# Accepted to NYU - Dramatic Writing AMA



## m7oda (Jul 19, 2019)

Hi! This is my AMA!


----------



## princessjasmine (Aug 8, 2019)

Hi! Just saw this, but I’m applying for the MFA in the fall, did you have any professional experience before applying? Or had you written multiple scripts?


----------



## m7oda (Aug 8, 2019)

Yes I did. I've had over four years of experience. Senior staff writer for the arabic version of SNL for four seasons and the headwriter for a few Arabic animated series.


----------



## princessjasmine (Aug 8, 2019)

Oh cool, I’m Lebanese! Do you think that writing about something culturally specific is helpful for the application? Also, did you get a chance to meet your classmates? Thanks for your help


----------



## m7oda (Aug 8, 2019)

I don't know about the stories being culturally specific and I don't think it has to be actually. my entries were a spec script of Rick and Morty and an original script for a Mockumentary series set in the U. S. but the storyline for that episode had something to do with Egypt in a way but I don't think that that counted as something.


----------



## princessjasmine (Aug 8, 2019)

Ah, gotcha! Do you know how many people are in your mfa class? Also, are you in the tv writing division?


----------



## m7oda (Aug 8, 2019)

From what I hear they accept 24 each year. I'm starting at the beginning of September so I don't know anyone yet. Also, I think there are no divisions to join and you simply choose whatever you wanna study and write in your Thesis and chosen courses.


----------



## Chris W (Aug 8, 2019)

m7oda said:


> I'm starting at the beginning of September so I don't know anyone yet.


Please keep us posted on how it's going from time to time when you do start!


----------



## princessjasmine (Aug 8, 2019)

Thank you so much for your help, much appreciated!


----------



## Memz (Aug 20, 2019)

Hey!

Thanks for doing this. I am preparing my application for next years intake. I wanted to ask how you approached and structured your personal statement? We only get 750 words, which is a lot less compared to the other programs. I have a hard time figuring out how to cram in all the answers to their questions in that small space..

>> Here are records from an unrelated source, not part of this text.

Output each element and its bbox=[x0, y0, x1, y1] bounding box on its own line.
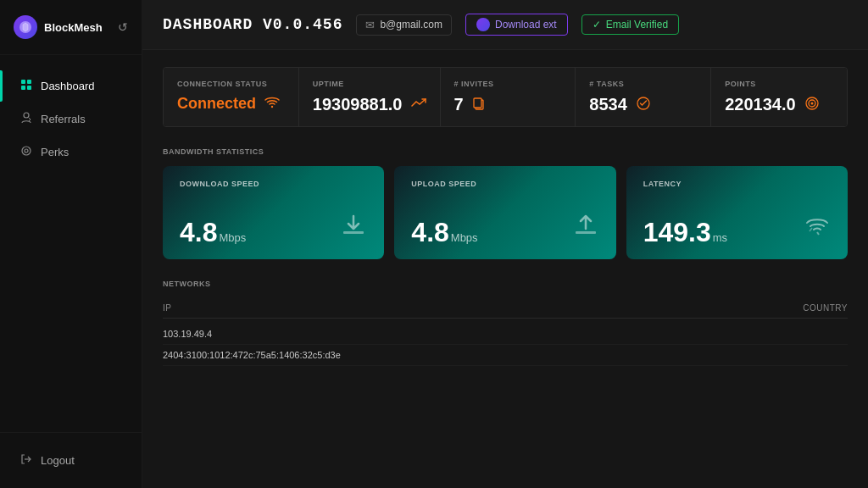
networks-section-label: NETWORKS bbox=[163, 280, 848, 288]
connection-value: Connected bbox=[177, 95, 256, 113]
sidebar: BlockMesh ↺ Dashboard bbox=[0, 0, 142, 488]
latency-label: LATENCY bbox=[643, 180, 831, 188]
sidebar-bottom: Logout bbox=[0, 432, 142, 488]
stat-points: POINTS 220134.0 bbox=[711, 68, 847, 126]
bandwidth-section-label: BANDWIDTH STATISTICS bbox=[163, 147, 848, 156]
stats-section: CONNECTION STATUS Connected UPTIME bbox=[142, 50, 868, 141]
email-badge: ✉ b@gmail.com bbox=[356, 14, 452, 36]
latency-unit: ms bbox=[713, 231, 727, 244]
latency-icon bbox=[804, 213, 831, 246]
invites-value-row: 7 bbox=[454, 95, 562, 114]
invites-label: # INVITES bbox=[454, 80, 562, 88]
sidebar-item-label: Dashboard bbox=[41, 80, 95, 92]
stat-tasks: # TASKS 8534 bbox=[576, 68, 711, 126]
invites-value: 7 bbox=[454, 95, 464, 114]
upload-speed-label: UPLOAD SPEED bbox=[411, 180, 598, 188]
table-row: 2404:3100:1012:472c:75a5:1406:32c5:d3e bbox=[163, 345, 848, 366]
svg-point-15 bbox=[810, 102, 813, 104]
dashboard-title: DASHBOARD V0.0.456 bbox=[163, 16, 342, 33]
email-verified-label: Email Verified bbox=[606, 19, 668, 30]
wifi-icon bbox=[264, 97, 280, 112]
logo-text: BlockMesh bbox=[44, 21, 103, 34]
download-value-group: 4.8Mbps bbox=[180, 219, 246, 246]
upload-value-row: 4.8Mbps bbox=[411, 213, 598, 246]
svg-point-7 bbox=[25, 149, 28, 152]
col-country: Country bbox=[803, 303, 848, 313]
download-value-row: 4.8Mbps bbox=[180, 213, 367, 246]
logout-button[interactable]: Logout bbox=[14, 446, 128, 474]
download-icon bbox=[340, 213, 367, 246]
trending-icon bbox=[411, 97, 426, 113]
sidebar-item-perks[interactable]: Perks bbox=[7, 136, 135, 168]
stat-connection: CONNECTION STATUS Connected bbox=[164, 68, 299, 126]
svg-rect-4 bbox=[27, 86, 31, 90]
latency-value-row: 149.3ms bbox=[643, 213, 831, 246]
check-icon: ✓ bbox=[593, 19, 601, 30]
svg-line-19 bbox=[810, 228, 812, 231]
svg-line-18 bbox=[817, 232, 819, 235]
logo-icon bbox=[14, 15, 37, 39]
logout-icon bbox=[20, 453, 32, 468]
networks-section: NETWORKS IP Country 103.19.49.4 2404:310… bbox=[142, 273, 868, 380]
svg-point-5 bbox=[24, 113, 29, 118]
networks-table-header: IP Country bbox=[163, 298, 848, 319]
dashboard-icon bbox=[20, 79, 32, 93]
tasks-label: # TASKS bbox=[589, 80, 697, 88]
upload-unit: Mbps bbox=[451, 231, 478, 244]
target-icon bbox=[804, 96, 820, 114]
main-content: DASHBOARD V0.0.456 ✉ b@gmail.com Downloa… bbox=[142, 0, 868, 488]
sidebar-nav: Dashboard Referrals Perks bbox=[0, 55, 142, 432]
upload-speed-card: UPLOAD SPEED 4.8Mbps bbox=[394, 166, 615, 259]
svg-rect-11 bbox=[474, 98, 481, 108]
svg-rect-17 bbox=[576, 231, 596, 234]
download-speed-card: DOWNLOAD SPEED 4.8Mbps bbox=[163, 166, 384, 259]
upload-icon bbox=[572, 213, 599, 246]
email-address: b@gmail.com bbox=[380, 19, 442, 30]
referrals-icon bbox=[20, 112, 32, 126]
bandwidth-section: BANDWIDTH STATISTICS DOWNLOAD SPEED 4.8M… bbox=[142, 141, 868, 273]
sidebar-item-dashboard[interactable]: Dashboard bbox=[7, 70, 135, 102]
svg-point-6 bbox=[22, 147, 31, 155]
bandwidth-grid: DOWNLOAD SPEED 4.8Mbps UPLOAD SPEED bbox=[163, 166, 848, 259]
sidebar-logo-area: BlockMesh ↺ bbox=[0, 0, 142, 55]
sidebar-item-referrals[interactable]: Referrals bbox=[7, 103, 135, 135]
svg-rect-1 bbox=[21, 80, 25, 84]
networks-table: IP Country 103.19.49.4 2404:3100:1012:47… bbox=[163, 298, 848, 366]
stat-invites: # INVITES 7 bbox=[441, 68, 576, 126]
tasks-value-row: 8534 bbox=[589, 95, 697, 114]
svg-rect-3 bbox=[21, 86, 25, 90]
uptime-label: UPTIME bbox=[313, 80, 426, 88]
svg-rect-2 bbox=[27, 80, 31, 84]
check-circle-icon bbox=[636, 96, 651, 114]
points-label: POINTS bbox=[725, 80, 833, 88]
table-row: 103.19.49.4 bbox=[163, 324, 848, 345]
download-value: 4.8 bbox=[180, 217, 217, 247]
tasks-value: 8534 bbox=[589, 95, 627, 114]
connection-value-row: Connected bbox=[177, 95, 285, 113]
download-ext-label: Download ext bbox=[495, 19, 557, 30]
download-ext-button[interactable]: Download ext bbox=[465, 14, 568, 36]
stat-uptime: UPTIME 19309881.0 bbox=[299, 68, 441, 126]
col-ip: IP bbox=[163, 303, 171, 313]
uptime-value: 19309881.0 bbox=[313, 95, 403, 114]
dashboard-header: DASHBOARD V0.0.456 ✉ b@gmail.com Downloa… bbox=[142, 0, 868, 50]
upload-value: 4.8 bbox=[411, 217, 448, 247]
uptime-value-row: 19309881.0 bbox=[313, 95, 426, 114]
svg-point-9 bbox=[271, 105, 273, 107]
stats-grid: CONNECTION STATUS Connected UPTIME bbox=[163, 67, 848, 127]
latency-card: LATENCY 149.3ms bbox=[626, 166, 848, 259]
perks-icon bbox=[20, 145, 32, 159]
latency-value-group: 149.3ms bbox=[643, 219, 727, 246]
download-speed-label: DOWNLOAD SPEED bbox=[180, 180, 367, 188]
upload-value-group: 4.8Mbps bbox=[411, 219, 477, 246]
email-icon: ✉ bbox=[365, 19, 375, 31]
logout-label: Logout bbox=[41, 454, 75, 467]
download-unit: Mbps bbox=[219, 231, 246, 244]
connection-label: CONNECTION STATUS bbox=[177, 80, 285, 88]
sidebar-item-label: Referrals bbox=[41, 113, 86, 125]
latency-value: 149.3 bbox=[643, 217, 711, 247]
sidebar-item-label: Perks bbox=[41, 146, 69, 158]
refresh-button[interactable]: ↺ bbox=[118, 20, 128, 34]
points-value: 220134.0 bbox=[725, 95, 795, 114]
points-value-row: 220134.0 bbox=[725, 95, 833, 114]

Also, what was your impression with regards to what they value most in future candidates? Background, experience, the writing samples or something else?


----------



## m7oda (Sep 10, 2019)

Memz said:


> Hey!
> 
> Thanks for doing this. I am preparing my application for next years intake. I wanted to ask how you approached and structured your personal statement? We only get 750 words, which is a lot less compared to the other programs. I have a hard time figuring out how to cram in all the answers to their questions in that small space..
> 
> Also, what was your impression with regards to what they value most in future candidates? Background, experience, the writing samples or something else?



Sorry for taking so long to answer. I was moving to New York and settling in school. 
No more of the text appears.